Kimberli Zhong (2018) | Learning to Draw Vector Graphics: Applying Generative Modeling to Font Glyphs (Master thesis @ MIT)

This thesis uses SVGs as inputs and appears to be the first or one of the first publications using SVGs in an end-to-end pipeline. Part of the contribution of this publication is a first suggestion for a data representation of the SVG input data that is suitable for being fed into a neural network.

The thesis heavily borrows from and references the paper “A neural representation of sketch drawings” by Ha and Eck.

Available resources at a glance

zhong_2018_cover

Fig. 32 Screenshot from the thesis

Results

zhong_2018_results

Fig. 33 Screenshot from the thesis

Dataset

The dataset used are SVGs of characters obtained from Google Fonts. The font standard TTF (TrueType fonts) is not as expressive as SVG. Thus, the SVG obtained from the TTFs will be simpler than SVGs randomly scraped off the Web. According to Zhong, only line and quandratic Bézier curves are supported by TTFs.

Data representation

The input SVGs are preprocessed and simplified. The focus is on path generation exclusively.

Preprocessing

  • Stroke and fill information is stripped.

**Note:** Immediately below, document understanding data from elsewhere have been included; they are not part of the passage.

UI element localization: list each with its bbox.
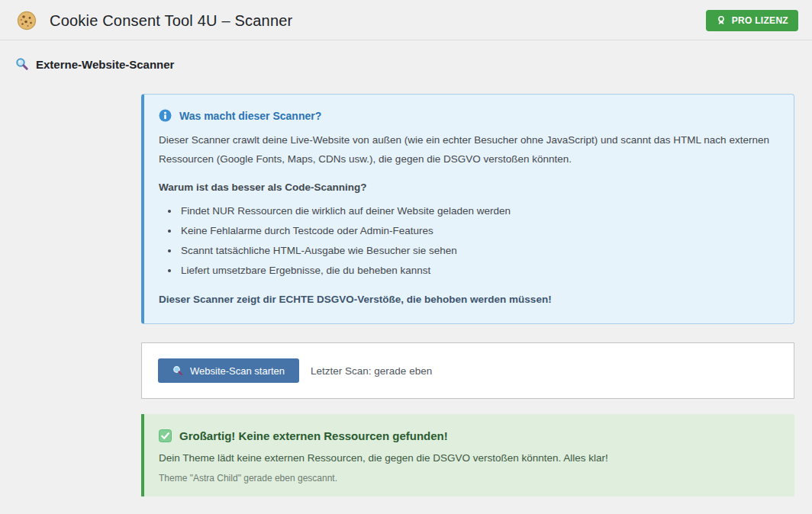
info-box-paragraph: Dieser Scanner crawlt deine Live-Website… [159,130,777,169]
section-heading: Externe-Website-Scanner [0,40,812,71]
section-title: Externe-Website-Scanner [36,58,174,71]
header: Cookie Consent Tool 4U – Scanner PRO LIZ… [0,0,812,40]
pro-license-label: PRO LIZENZ [732,15,788,26]
magnifier-icon [172,365,183,376]
info-box-bullet-list: Findet NUR Ressourcen die wirklich auf d… [159,201,777,281]
magnifier-icon [15,57,29,71]
list-item: Liefert umsetzbare Ergebnisse, die du be… [179,261,777,281]
list-item: Findet NUR Ressourcen die wirklich auf d… [179,201,777,221]
info-box-conclusion: Dieser Scanner zeigt dir ECHTE DSGVO-Ver… [159,290,777,309]
list-item: Keine Fehlalarme durch Testcode oder Adm… [179,221,777,241]
website-scan-button-label: Website-Scan starten [190,365,285,377]
main-content: Was macht dieser Scanner? Dieser Scanner… [141,94,794,496]
success-box-header: Großartig! Keine externen Ressourcen gef… [159,429,779,442]
info-box: Was macht dieser Scanner? Dieser Scanner… [141,94,794,324]
info-box-title: Was macht dieser Scanner? [179,110,321,122]
success-box-meta: Theme "Astra Child" gerade eben gescannt… [159,473,779,483]
success-box-message: Dein Theme lädt keine externen Ressource… [159,452,779,464]
success-box: Großartig! Keine externen Ressourcen gef… [141,414,794,496]
pro-license-button[interactable]: PRO LIZENZ [706,10,798,31]
info-box-header: Was macht dieser Scanner? [159,109,777,122]
medal-icon [716,15,727,26]
info-box-subheading: Warum ist das besser als Code-Scanning? [159,178,777,197]
cookie-icon [17,11,37,31]
info-icon [159,109,172,122]
success-box-title: Großartig! Keine externen Ressourcen gef… [179,429,448,442]
scan-panel: Website-Scan starten Letzter Scan: gerad… [141,342,794,399]
last-scan-status: Letzter Scan: gerade eben [311,365,432,377]
list-item: Scannt tatsächliche HTML-Ausgabe wie Bes… [179,241,777,261]
page-title: Cookie Consent Tool 4U – Scanner [50,12,292,30]
check-icon [159,429,172,442]
website-scan-button[interactable]: Website-Scan starten [158,358,299,383]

  • The dataset is homogenized:

    • Rescaling to same overall canvas size (256 x 256 pixels)

    • Reordering paths in the drawing sequence so that paths with larger bounding boxes are drawn first

  • SVG primitives, such as rectangles, circles, etc. were not included in the SVG inputs since the SVGs were obtained from TTF fonts.

  • Overly complex glyphs (resulting in more than 250 feature vectors) were ignored and removed from the training dataset

Simplifying path commands

  • Zhong represents all path commands as cubic Bézier curves

    • Lines, quadratic Bézier curves and cubic Bézier curves are modelled using cubic Bézier curves

    • Elliptical arc segments cannot be perfectly transformed into a cubic Bézier. They are approximated as cubic Béziers.

Pen state vector

Similar to the paper by Ha and Eck, a three-dimensional one-hot pen state vector is used.

New paths

For each move command and each disjoint path, we insert a feature vector that encodes the new end point and sets the pen state to note that the pen is up.

Feature vector

  • Each SVG is transformed into a sequence of commands.

  • Permitted commands are:

    • Move

    • Line

    • Quadratic Bézier

    • Cubic Bézier

    • Arc

  • Each drawing command is encoded as a 9-dimensional feature vector (as opposed to the 5-dimensional feature vector used for the polylines in the Ha & Eck paper).

    • 6 dimensions are used to model the 3 (x,y) coordinates required for cubic Bézier curves

    • 3 further dimensions are a one-hot vector used to model the pen state (pen down, pen up, end drawing)

  • “Shorter” SVGs are padded using “end drawing” vectors to ensure that all SVGs results in feature vectors of identical length.

Open question

Why is pen up and pen down two variables? Is that not a binary state? Or is that poorly phrased and identical to Ha & Eck?

Model architecture

The overall model is a bidirectional sequence-to-sequence variational autoencoder (VAE), similar to Ha & Eck.

The encoder consists of two RNNs, one accepting the sequence of feature vectors in one order and the other accepting the sequence in the reverse order. The final hidden states of both RNNs are concatenated to form a combined output. Both RNNs use LSTM cells with layer normalization.

The combined hidden state vector is then transformed into a \(\mu\) vector and a \(\sigma\) vector of the same length \(n_2\) as the hidden state vector. This is done using using a fully connected layer (and an exponentiation operation to produce a non-negative \(\sigma\)). The resulting \(\mu\) vector and \(\sigma\) vectors are combined with a vector \(\mathcal{N}\) consisting of \(n_2\) normally distributed Gaussian samples from \(\mathcal{N}(0,1)\). This then creates a random latent vector \(z\) with \(z=\mu + \sigma * \mathcal{N}\).